▶ **What is expected**: Repeat the records below exactly, leaving out every picture.

Start of Extracted entries

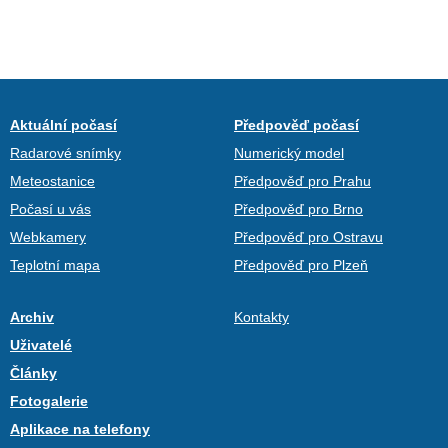
Aktuální počasí
Předpověď počasí
Radarové snímky
Numerický model
Meteostanice
Předpověď pro Prahu
Počasí u vás
Předpověď pro Brno
Webkamery
Předpověď pro Ostravu
Teplotní mapa
Předpověď pro Plzeň
Archiv
Kontakty
Uživatelé
Články
Fotogalerie
Aplikace na telefony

End of Extracted entries

▶ **Finished task**:
Aktuální počasí
Předpověď počasí
Radarové snímky
Numerický model
Meteostanice
Předpověď pro Prahu
Počasí u vás
Předpověď pro Brno
Webkamery
Předpověď pro Ostravu
Teplotní mapa
Předpověď pro Plzeň
Archiv
Kontakty
Uživatelé
Články
Fotogalerie
Aplikace na telefony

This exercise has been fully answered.